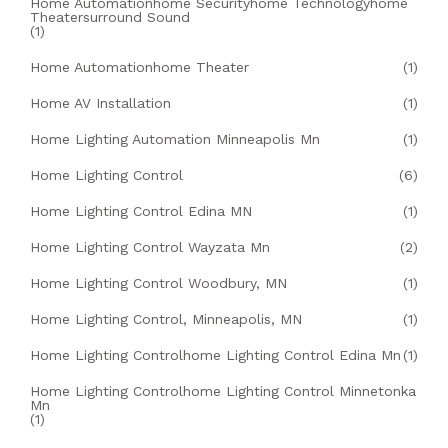
Home Automationhome Securityhome Technologyhome
Theatersurround Sound
(1)
Home Automationhome Theater
(1)
Home AV Installation
(1)
Home Lighting Automation Minneapolis Mn
(1)
Home Lighting Control
(6)
Home Lighting Control Edina MN
(1)
Home Lighting Control Wayzata Mn
(2)
Home Lighting Control Woodbury, MN
(1)
Home Lighting Control, Minneapolis, MN
(1)
Home Lighting Controlhome Lighting Control Edina Mn
(1)
Home Lighting Controlhome Lighting Control Minnetonka
Mn
(1)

• • • • • • •

● **Work order**
Write out all the material above exactly, with no image carried over.

● **Task result**
Home Automationhome Securityhome Technologyhome
Theatersurround Sound
(1)
Home Automationhome Theater
(1)
Home AV Installation
(1)
Home Lighting Automation Minneapolis Mn
(1)
Home Lighting Control
(6)
Home Lighting Control Edina MN
(1)
Home Lighting Control Wayzata Mn
(2)
Home Lighting Control Woodbury, MN
(1)
Home Lighting Control, Minneapolis, MN
(1)
Home Lighting Controlhome Lighting Control Edina Mn
(1)
Home Lighting Controlhome Lighting Control Minnetonka
Mn
(1)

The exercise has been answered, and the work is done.